──────── DATASET RECORDS

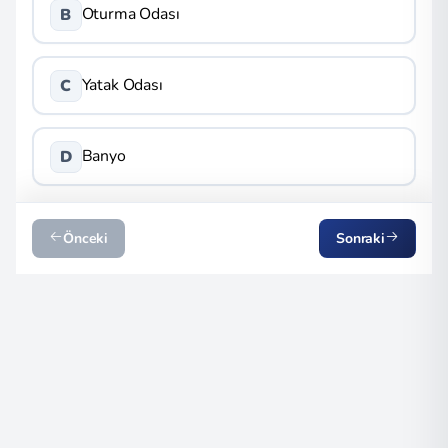
Oturma Odası
B
Yatak Odası
C
Banyo
D
Önceki
Sonraki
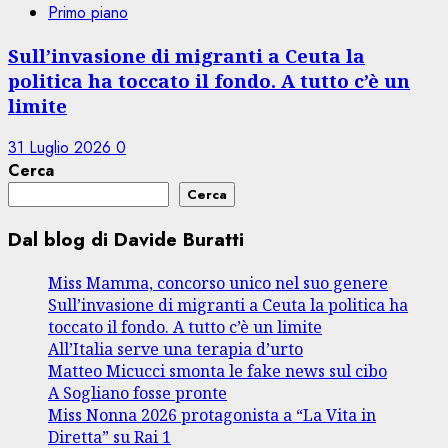
Primo piano
Sull’invasione di migranti a Ceuta la
politica ha toccato il fondo. A tutto c’è un
limite
31 Luglio 2026
0
Cerca
Cerca
Dal blog di Davide Buratti
Miss Mamma, concorso unico nel suo genere
Sull’invasione di migranti a Ceuta la politica ha
toccato il fondo. A tutto c’è un limite
All’Italia serve una terapia d’urto
Matteo Micucci smonta le fake news sul cibo
A Sogliano fosse pronte
Miss Nonna 2026 protagonista a “La Vita in
Diretta” su Rai 1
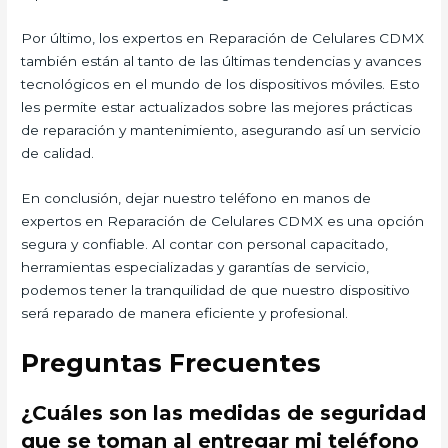
Por último, los expertos en Reparación de Celulares CDMX
también están al tanto de las últimas tendencias y avances
tecnológicos en el mundo de los dispositivos móviles. Esto
les permite estar actualizados sobre las mejores prácticas
de reparación y mantenimiento, asegurando así un servicio
de calidad.
En conclusión, dejar nuestro teléfono en manos de
expertos en Reparación de Celulares CDMX es una opción
segura y confiable. Al contar con personal capacitado,
herramientas especializadas y garantías de servicio,
podemos tener la tranquilidad de que nuestro dispositivo
será reparado de manera eficiente y profesional.
Preguntas Frecuentes
¿Cuáles son las medidas de seguridad
que se toman al entregar mi teléfono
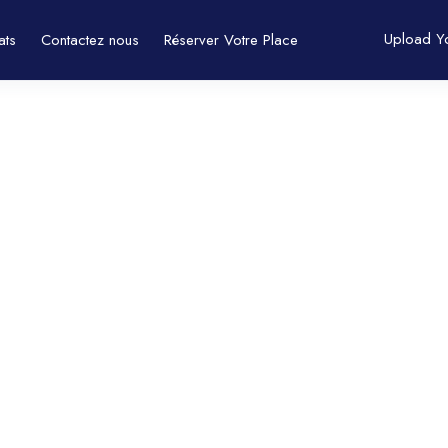
Upload Y
ats
Contactez nous
Réserver Votre Place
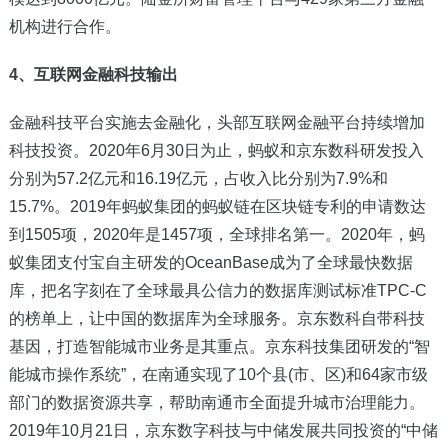
机构进行合作。
4
、互联网金融科技输出
金融科技平台实施去金融化，头部互联网金融平台持续增加
科技投资。2020年6月30日为止，蚂蚁和京东数科研发投入
分别为57.2亿元和16.19亿元，占收入比分别为7.9%和
15.7%。2019年蚂蚁集团的蚂蚁链在区块链专利的申请数达
到1505项，2020年是1457项，全球排名第一。2020年，蚂
蚁集团支付宝自主研发的OceanBase成为了全球最快数据
库，把名字刻在了全球最具公信力的数据库测试标准TPC-C
的榜单上，让中国的数据库为全球服务。京东数科自带科技
基因，打造智能城市业务是其重点。京东科技集团研发的“智
能城市操作系统”，在南通实现了10个县(市、区)和64家市级
部门的数据资源共享，帮助南通市全面提升城市治理能力。
2019年10月21日，京东数字科技与中储发展共同投资的“中储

────────────────

### [INSTRUCTIONS TO FOLLOW]
Report back each line in the material above that contains the string "teléfono".

### [PROBLEM SOLUTION]
En conclusión, dejar nuestro teléfono en manos de
que se toman al entregar mi teléfono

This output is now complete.